Marcus Morris Sr. scored 21 points and Norman Powell scored 19, and despite injuring an ankle in the third quarter, he returned to close out the game as the Clippers cut what was a 17-point deficit to three with seven minutes remaining behind blitzing Doncic more often and small-ball lineups — another callback to last season’s first-round series. The adjustment, which began with 16 minutes left, turned around the series and this game and Lue now has the runway to deploy more lineups as he has wanted to after the Clippers’ own Thursday trade that sent Serge Ibaka, the third center in Lue’s rotation, to Milwaukee as part of a four-team deal.

“You hate to lose guys like that, guys with championship pedigree,” said Lue, who said he didn’t turn to smaller lineups earlier because new additions Powell and Robert Covington aren’t yet up to speed on the team’s small-ball sets.

The Clippers received Milwaukee wings Semi Ojeleye and Rodney Hood as part of the deal that also involved Detroit and Sacramento. But they’d fired most of their trade powder six days earlier by adding Powell and Covington, two more wings, from Portland, a move that set up Powell and the injured Kawhi Leonard (knee) and Paul George (elbow) as the Clippers’ three-wing core for the future.
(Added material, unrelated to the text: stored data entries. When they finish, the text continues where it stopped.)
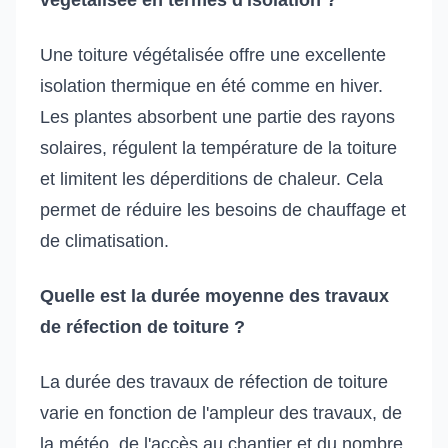
Une toiture végétalisée offre une excellente
isolation thermique en été comme en hiver.
Les plantes absorbent une partie des rayons
solaires, régulent la température de la toiture
et limitent les déperditions de chaleur. Cela
permet de réduire les besoins de chauffage et
de climatisation.
Quelle est la durée moyenne des travaux
de réfection de toiture ?
La durée des travaux de réfection de toiture
varie en fonction de l'ampleur des travaux, de
la météo, de l'accès au chantier et du nombre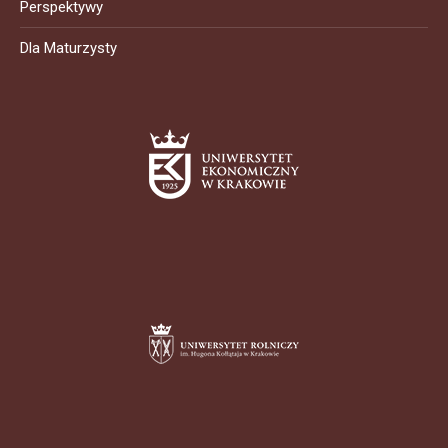
Perspektywy
Dla Maturzysty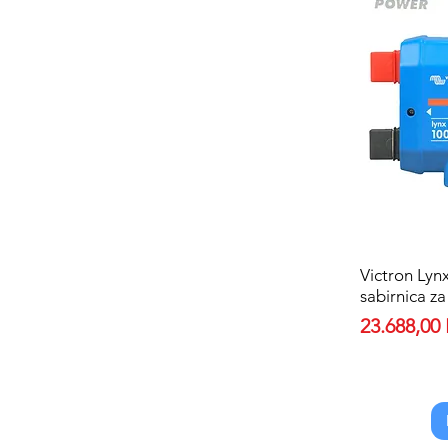
Victron Lyn
sabirnica za
Price
23.688,00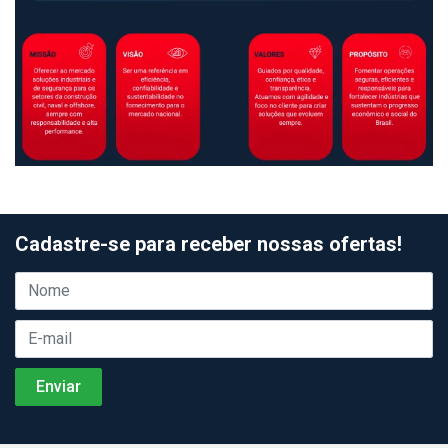
Cadastre-se para receber nossas ofertas!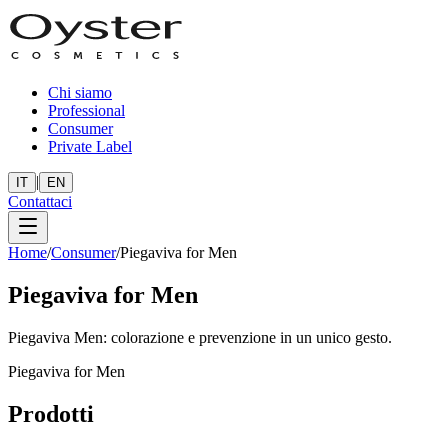
Chi siamo
Professional
Consumer
Private Label
|
IT
EN
Contattaci
Home
/
Consumer
/
Piegaviva for Men
Piegaviva for Men
Piegaviva Men: colorazione e prevenzione in un unico gesto.
Piegaviva for Men
Prodotti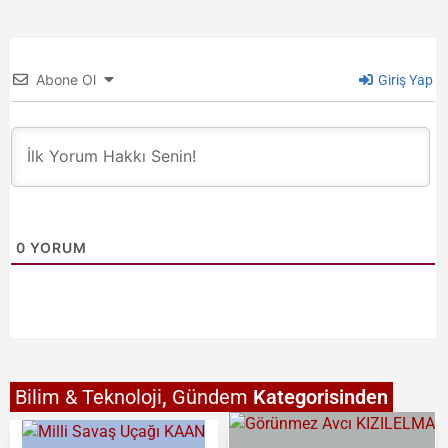
Abone Ol
Giriş Yap
0
YORUM
Bilim & Teknoloji
,
Gündem
Kategorisinden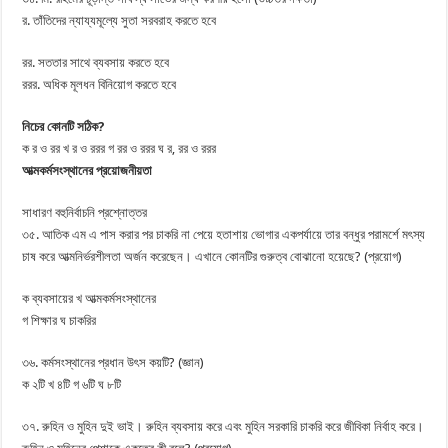
র. তাঁতিদের ন্যায্যমূল্যে সুতা সরবরাহ করতে হবে
রর. সততার সাথে ব্যবসায় করতে হবে
ররর. অধিক মূলধন বিনিয়োগ করতে হবে
নিচের কোনটি সঠিক?
ক র ও রর খ র ও ররর গ রর ও ররর ঘ র, রর ও ররর
আত্মকর্মসংস্থানের প্রয়োজনীয়তা
সাধারণ বহুনির্বাচনি প্রশ্নোত্তর
৩৫. আতিক এম এ পাস করার পর চাকরি না পেয়ে হতাশায় ভোগার একপর্যায়ে তার বন্ধুর পরামর্শে মৎস্য
চাষ করে আত্মনির্ভরশীলতা অর্জন করেছেন। এখানে কোনটির গুরুত্ব বোঝানো হয়েছে? (প্রয়োগ)
ক ব্যবসায়ের খ আত্মকর্মসংস্থানের
গ শিক্ষার ঘ চাকরির
৩৬. কর্মসংস্থানের প্রধান উৎস কয়টি? (জ্ঞান)
ক ২টি খ ৪টি গ ৬টি ঘ ৮টি
৩৭. রুহিন ও মুহিন দুই ভাই। রুহিন ব্যবসায় করে এবং মুহিন সরকারি চাকরি করে জীবিকা নির্বাহ করে।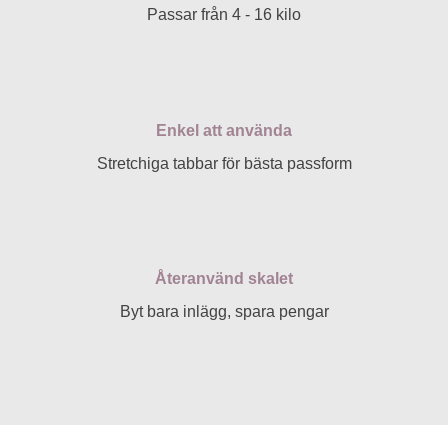
Passar från 4 - 16 kilo
Enkel att använda
Stretchiga tabbar för bästa passform
Återanvänd skalet
Byt bara inlägg, spara pengar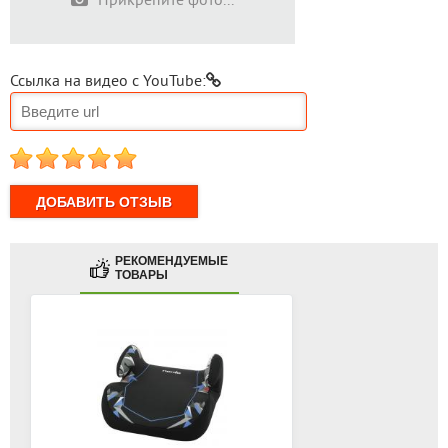
Ссылка на видео с YouTube:
1
2
3
4
5
РЕКОМЕНДУЕМЫЕ
ТОВАРЫ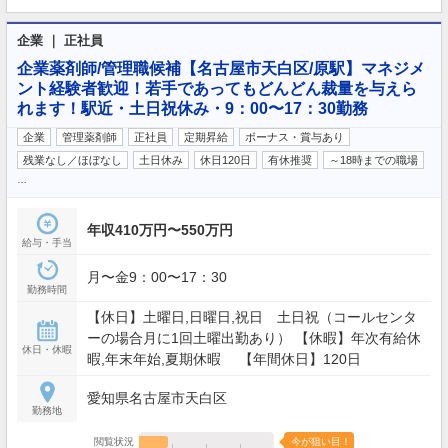
企業 ｜ 正社員
企業薬剤師/管理職候補【名古屋市天白区/原駅】マネジメ
ント経験者歓迎！若手であってもどんどん裁量を与えら
れます！駅近・土日祝休み・9：00〜17：30勤務
企業
管理薬剤師
正社員
定期昇給
ボーナス・賞与あり
残業なし／ほぼなし
土日休み
休日120日
有休推奨
～18時までの職場
…
年収410万円〜550万円
給与・手当
月〜金9：00〜17：30
勤務時間
【休日】土曜日,日曜日,祝日 土日祝（コールセンタ
ーの場合月に1回土曜出勤あり） 【休暇】年次有給休
休日・休暇
暇,年末年始,夏期休暇 【年間休日】120日
愛知県名古屋市天白区
勤務地
閲覧状況
今が狙い目！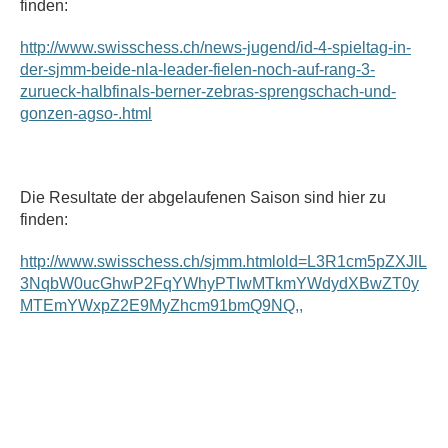
finden:
http://www.swisschess.ch/news-jugend/id-4-spieltag-in-
der-sjmm-beide-nla-leader-fielen-noch-auf-rang-3-
zurueck-halbfinals-berner-zebras-sprengschach-und-
gonzen-agso-.html
Die Resultate der abgelaufenen Saison sind hier zu
finden:
http://www.swisschess.ch/sjmm.htmlold=L3R1cm5pZXJlL
3NqbW0ucGhwP2FqYWhyPTIwMTkmYWdydXBwZT0y
MTEmYWxpZ2E9MyZhcm91bmQ9NQ,,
Leonard watched from the Clippers’ sideline, a rare road game he has attended this season while recovering from surgery. The trade that sent out Ibaka created a traded-player exception worth $9.7 million, which can be used to take in additional salary at a later date, and also trimmed $31 million off their luxury-tax bill, which stands at $82 million. It also shouldn’t be confused with the team’s last move this season.

The Clippers (27-30) currently have the maximum 15 standard contracts, but roster construction remains fluid as the buyout market opens. There is a chance either one or both of Hood and Ojeleye will stick with the roster going forward, but the team will also continue to weigh other opportunities that might emerge, according to people with knowledge of the team’s thinking not authorized to speak publicly on the matter. No decision is deemed imminent. With the potential returns of the Leonard and George still unknown, the Clippers remain motivated to compete for playoff success this season.
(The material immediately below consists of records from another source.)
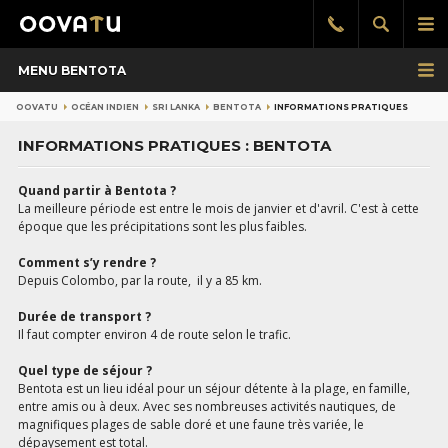
Afficher
Aff
Rappel
gratuit
la
le
MENU BENTOTA
recherch
me
pri
OOVATU
OCÉAN INDIEN
SRI LANKA
BENTOTA
INFORMATIONS PRATIQUES
INFORMATIONS PRATIQUES : BENTOTA
Quand partir à Bentota ?
La meilleure période est entre le mois de janvier et d'avril. C'est à cette
époque que les précipitations sont les plus faibles.
Comment s’y rendre ?
Depuis Colombo, par la route, il y a 85 km.
Durée de transport ?
Il faut compter environ 4 de route selon le trafic.
Quel type de séjour ?
Bentota est un lieu idéal pour un séjour détente à la plage, en famille,
entre amis ou à deux. Avec ses nombreuses activités nautiques, de
magnifiques plages de sable doré et une faune très variée, le
dépaysement est total.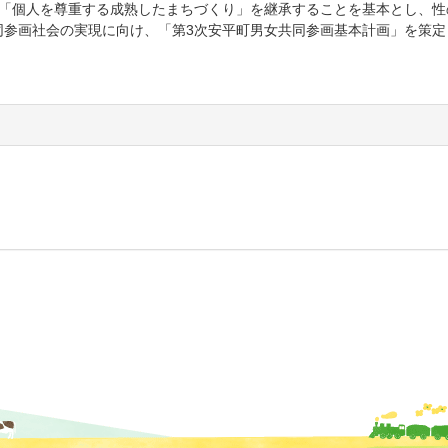
「個人を尊重する成熟したまちづくり」を継承することを基本とし、性
同参画社会の実現に向け、「第3次安平町男女共同参画基本計画」を策定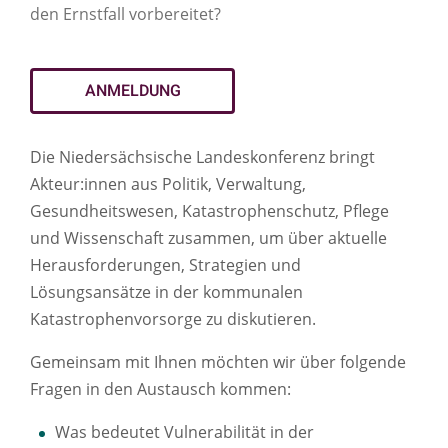
den Ernstfall vorbereitet?
ANMELDUNG
Die Niedersächsische Landeskonferenz bringt
Akteur:innen aus Politik, Verwaltung,
Gesundheitswesen, Katastrophenschutz, Pflege
und Wissenschaft zusammen, um über aktuelle
Herausforderungen, Strategien und
Lösungsansätze in der kommunalen
Katastrophenvorsorge zu diskutieren.
Gemeinsam mit Ihnen möchten wir über folgende
Fragen in den Austausch kommen:
Was bedeutet Vulnerabilität in der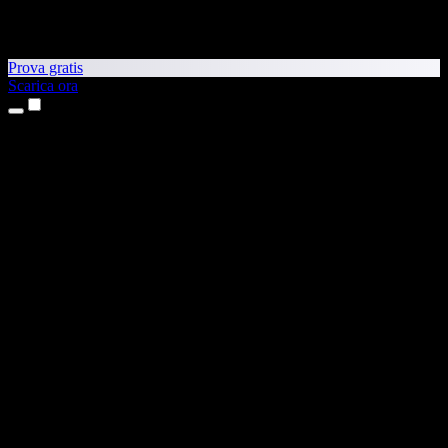
Prova gratis
Scarica ora
Prodotti
Sintesi vocale
App per iPhone e iPad
App Android
Estensione per Chrome
Estensione per Edge
App web
App per Mac
App Windows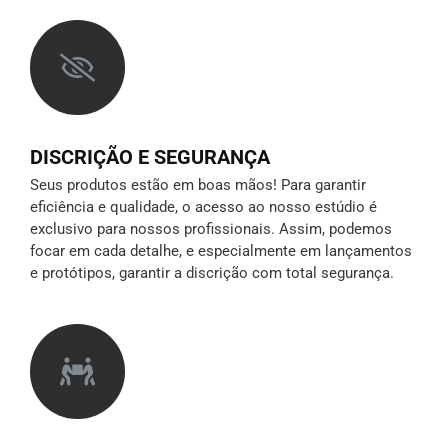
DISCRIÇÃO E SEGURANÇA
Seus produtos estão em boas mãos! Para garantir
eficiência e qualidade, o acesso ao nosso estúdio é
exclusivo para nossos profissionais. Assim, podemos
focar em cada detalhe, e especialmente em lançamentos
e protótipos,
garantir a discrição
com total segurança.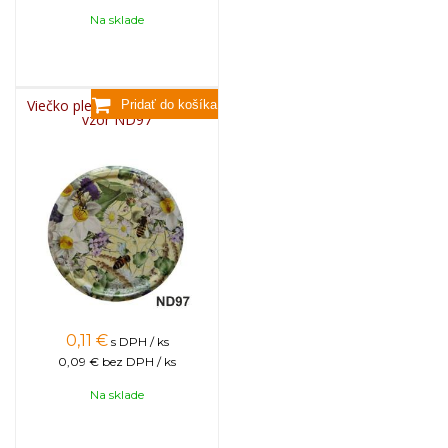
Na sklade
Viečko plechové TWIST 82 -
vzor ND97
0,11
€
s DPH / ks
0,09 €
bez DPH / ks
Na sklade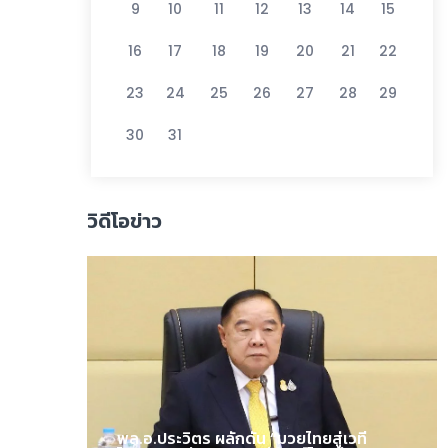
9
10
11
12
13
14
15
16
17
18
19
20
21
22
23
24
25
26
27
28
29
30
31
วิดีโอข่าว
พล.อ.ประวิตร ผลักดัน “มวยไทยสู่เวที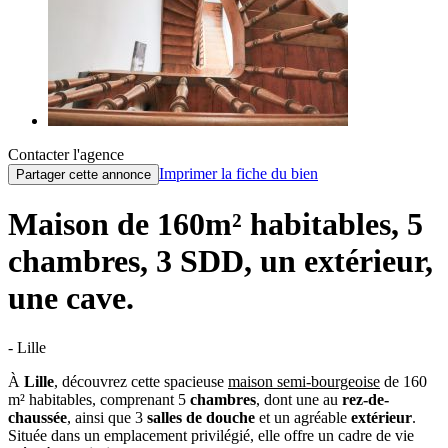
Contacter l'agence
Imprimer la fiche du bien
Partager cette annonce
Maison de 160m² habitables, 5
chambres, 3 SDD, un extérieur,
une cave.
- Lille
À
Lille
, découvrez cette spacieuse
maison semi-bourgeoise
de 160
m² habitables, comprenant 5
chambres
, dont une au
rez-de-
chaussée
, ainsi que 3
salles de douche
et un agréable
extérieur
.
Située dans un emplacement privilégié, elle offre un cadre de vie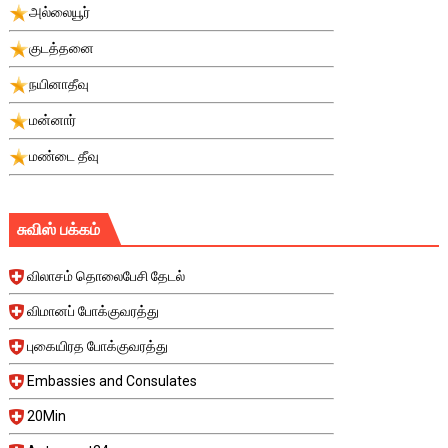
அல்லையூர்
குடத்தனை
நயினாதீவு
மன்னார்
மண்டை தீவு
சுவிஸ் பக்கம்
விலாசம் தொலைபேசி தேடல்
விமானப் போக்குவரத்து
புகையிரத போக்குவரத்து
Embassies and Consulates
20Min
With limited options, the Lakers were unable to make any moves before the NBA trade deadline at noon PST Thursday. They’ll focus now on buyout market.

The 6-foot-6 Ojeleye was a second-round pick in 2017 and is a 34% three-point shooter for his career, with averages of 2.9 points, 2.9 rebounds and 26% shooting from deep this season with the Bucks. The 6-8 Hood, once coached by Lue in Cleveland, was in his first season with Milwaukee, where he had made 30% of his three-pointers and 35% of his field goals while averaging 14.9 minutes off the bench. Both players’ contract expires after this season.

Another decision awaiting the Clippers is what to do with reserve forward Amir Coffey, a vital part of their rotation since George’s injury in December. Coffey is on a two-way contract and only players on a standard deal are postseason-eligible. The Clippers would need to clear one roster spot to convert Coffey to a standard contract.